Others such as Nestle Ice Tea, Miranda, Kellogg’s and Ponds now also use animated characters for ad campaigns. “Animation provides an out-of-the-box feel to the brand increasing the brand’s recall value. Animated characters break the monotony created by the innumerable human faces and their equally high number of associations with a variety of brands. Besides, animated characters come out as neutral, unbiased entities,” says entrepreneur and budding sommelier Neha Rajpal, who says she prefers watching the really cool ads on TV instead of the mundane soap operas. “I get the popcorn when the soaps run so that I can sit through all the commercial breaks,” she laughs.

Cartoons more convincing than stars
Ultimately however, the reason animated characters now fill our drawing room during prime time, is because consumers or to put it simple, people like us, have taken to them in a big way. We get the message, the recall stays longer and it seems we would even believe a cartoon character but not a celebrity who promotes five different brands on five different channels — talking about how amazing each of the products are!

“Animated characters have a universal appeal. They are more memorable because the audience connects with them in way that does not happen with human models. This is even more relevant in India because we are so culturally diverse that a model selling a product in an ad for one region may not be popular in other parts of the country.

Even our celebrities have limited regional appeal. So a brand shoots the same ad with different models based on the target audience. You don’t have to do that with animated characters. Talking mosquitoes that fear Mortein, Bisleri-loving sea monsters, party-hosting Kangaroo moms serving Nestea, Chintamani selling insurance, or the adorable talking parrot in the Vodafone ads, the audience loves them all. You can really stretch your imagination beyond every limit when you have an animated character, making it do anything you want,” says Akshata Udiaver, Editor of AllAboutAnimation.com, who has researched the rise and rise of animation in ads.

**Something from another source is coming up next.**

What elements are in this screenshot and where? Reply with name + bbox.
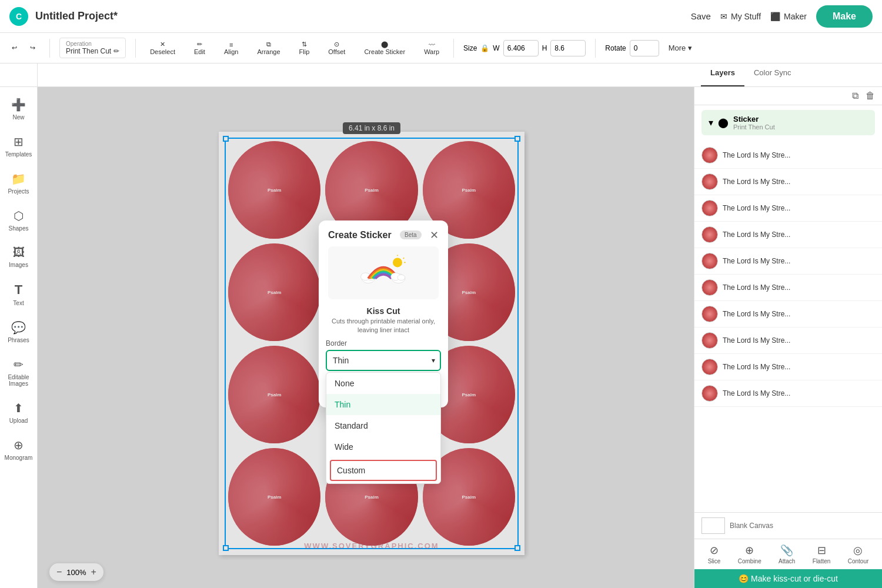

And the research shows, when she brings in an angle others haven’t mentioned yet. “Nowadays no matter what the product or service is, every ad is targetted at children, even when they are not the ones actually using the product. It is almost as if they are the decision makers. From electronics to food products, detergents to financial services, you find most ads exhorting the youngest members of the family to get the product. What better way to engage a fickle audience than with endearing animated characters?” she smiles.

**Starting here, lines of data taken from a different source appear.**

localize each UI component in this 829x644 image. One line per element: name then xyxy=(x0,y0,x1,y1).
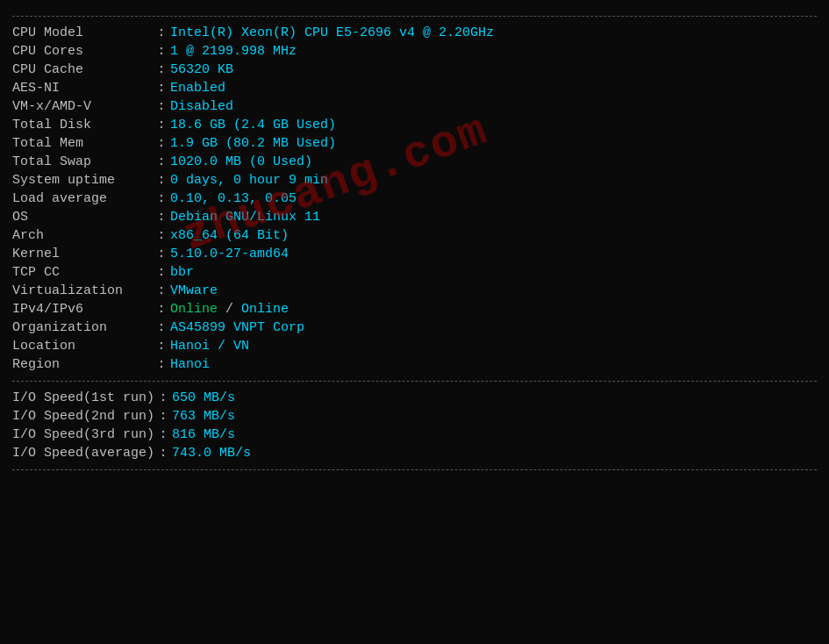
system-info-row: Organization:AS45899 VNPT Corp xyxy=(12,318,817,337)
system-info-value: 0 days, 0 hour 9 min xyxy=(170,171,817,190)
system-info-value: Enabled xyxy=(170,79,817,97)
system-info-value: Online / Online xyxy=(170,300,817,318)
system-info-label: CPU Cache xyxy=(12,61,153,79)
system-info-colon: : xyxy=(153,79,170,97)
system-info-colon: : xyxy=(153,97,170,116)
system-info-colon: : xyxy=(153,208,170,226)
system-info-colon: : xyxy=(153,190,170,208)
io-info-row: I/O Speed(1st run):650 MB/s xyxy=(12,389,817,407)
system-info-label: Load average xyxy=(12,190,153,208)
io-info-colon: : xyxy=(154,426,172,444)
system-info-label: AES-NI xyxy=(12,79,153,97)
io-info-value: 650 MB/s xyxy=(172,389,817,407)
system-info-value: x86_64 (64 Bit) xyxy=(170,226,817,245)
system-info-row: Region:Hanoi xyxy=(12,355,817,374)
system-info-row: Location:Hanoi / VN xyxy=(12,337,817,355)
system-info-value: 1.9 GB (80.2 MB Used) xyxy=(170,134,817,153)
system-info-colon: : xyxy=(153,263,170,282)
system-info-row: OS:Debian GNU/Linux 11 xyxy=(12,208,817,226)
system-info-row: VM-x/AMD-V:Disabled xyxy=(12,97,817,116)
top-divider xyxy=(12,16,817,17)
system-info-label: CPU Model xyxy=(12,24,153,42)
io-info-row: I/O Speed(average):743.0 MB/s xyxy=(12,444,817,462)
system-info-colon: : xyxy=(153,153,170,171)
system-info-row: CPU Model:Intel(R) Xeon(R) CPU E5-2696 v… xyxy=(12,24,817,42)
system-info-row: Kernel:5.10.0-27-amd64 xyxy=(12,245,817,263)
system-info-colon: : xyxy=(153,134,170,153)
system-info-colon: : xyxy=(153,355,170,374)
system-info-value: AS45899 VNPT Corp xyxy=(170,318,817,337)
system-info-row: Total Disk:18.6 GB (2.4 GB Used) xyxy=(12,116,817,134)
io-info-label: I/O Speed(2nd run) xyxy=(12,407,154,426)
system-info-row: AES-NI:Enabled xyxy=(12,79,817,97)
system-info-row: Total Swap:1020.0 MB (0 Used) xyxy=(12,153,817,171)
system-info-row: Load average:0.10, 0.13, 0.05 xyxy=(12,190,817,208)
system-info-label: Kernel xyxy=(12,245,153,263)
io-info-value: 763 MB/s xyxy=(172,407,817,426)
system-info-colon: : xyxy=(153,171,170,190)
system-info-colon: : xyxy=(153,61,170,79)
system-info-colon: : xyxy=(153,245,170,263)
system-info-value: 1020.0 MB (0 Used) xyxy=(170,153,817,171)
system-info-colon: : xyxy=(153,42,170,61)
system-info-colon: : xyxy=(153,226,170,245)
system-info-colon: : xyxy=(153,24,170,42)
system-info-label: IPv4/IPv6 xyxy=(12,300,153,318)
system-info-label: Arch xyxy=(12,226,153,245)
bottom-divider xyxy=(12,469,817,470)
system-info-label: CPU Cores xyxy=(12,42,153,61)
system-info-row: Arch:x86_64 (64 Bit) xyxy=(12,226,817,245)
system-info-colon: : xyxy=(153,116,170,134)
io-info-value: 816 MB/s xyxy=(172,426,817,444)
system-info-value: Debian GNU/Linux 11 xyxy=(170,208,817,226)
io-info-row: I/O Speed(3rd run):816 MB/s xyxy=(12,426,817,444)
system-info-value: Intel(R) Xeon(R) CPU E5-2696 v4 @ 2.20GH… xyxy=(170,24,817,42)
middle-divider xyxy=(12,381,817,382)
system-info-row: TCP CC:bbr xyxy=(12,263,817,282)
system-info-colon: : xyxy=(153,318,170,337)
io-info-label: I/O Speed(average) xyxy=(12,444,154,462)
system-info-row: IPv4/IPv6:Online / Online xyxy=(12,300,817,318)
system-info-table: CPU Model:Intel(R) Xeon(R) CPU E5-2696 v… xyxy=(12,24,817,374)
system-info-value: bbr xyxy=(170,263,817,282)
system-info-label: Total Swap xyxy=(12,153,153,171)
system-info-value: 18.6 GB (2.4 GB Used) xyxy=(170,116,817,134)
system-info-row: CPU Cache:56320 KB xyxy=(12,61,817,79)
system-info-value: Hanoi xyxy=(170,355,817,374)
io-info-colon: : xyxy=(154,389,172,407)
system-info-colon: : xyxy=(153,282,170,300)
io-info-label: I/O Speed(1st run) xyxy=(12,389,154,407)
system-info-value: 5.10.0-27-amd64 xyxy=(170,245,817,263)
system-info-colon: : xyxy=(153,337,170,355)
system-info-label: Total Disk xyxy=(12,116,153,134)
system-info-label: OS xyxy=(12,208,153,226)
system-info-value: 0.10, 0.13, 0.05 xyxy=(170,190,817,208)
system-info-label: Organization xyxy=(12,318,153,337)
system-info-row: CPU Cores:1 @ 2199.998 MHz xyxy=(12,42,817,61)
system-info-value: Hanoi / VN xyxy=(170,337,817,355)
system-info-label: Location xyxy=(12,337,153,355)
system-info-value: 56320 KB xyxy=(170,61,817,79)
system-info-label: Region xyxy=(12,355,153,374)
io-info-colon: : xyxy=(154,444,172,462)
system-info-row: Total Mem:1.9 GB (80.2 MB Used) xyxy=(12,134,817,153)
system-info-label: Virtualization xyxy=(12,282,153,300)
system-info-value: 1 @ 2199.998 MHz xyxy=(170,42,817,61)
io-info-colon: : xyxy=(154,407,172,426)
system-info-label: System uptime xyxy=(12,171,153,190)
system-info-value: Disabled xyxy=(170,97,817,116)
system-info-label: TCP CC xyxy=(12,263,153,282)
system-info-label: VM-x/AMD-V xyxy=(12,97,153,116)
system-info-colon: : xyxy=(153,300,170,318)
io-info-row: I/O Speed(2nd run):763 MB/s xyxy=(12,407,817,426)
io-info-value: 743.0 MB/s xyxy=(172,444,817,462)
system-info-value: VMware xyxy=(170,282,817,300)
io-info-label: I/O Speed(3rd run) xyxy=(12,426,154,444)
system-info-row: Virtualization:VMware xyxy=(12,282,817,300)
system-info-row: System uptime:0 days, 0 hour 9 min xyxy=(12,171,817,190)
system-info-label: Total Mem xyxy=(12,134,153,153)
io-info-table: I/O Speed(1st run):650 MB/sI/O Speed(2nd… xyxy=(12,389,817,462)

Suresh, however, stresses that animated characters are not just for children. “A lot of them actually transcend barriers of age and culture,” he says, adding that everyone loves animation since there is a child in all of us.

Whatever be the reasons and the pull factors, the fact remains that animation characters are here to stay and as Kumaresh says, with growing demand, the future of animation in the field of advertising is bright. A passing fad? No way!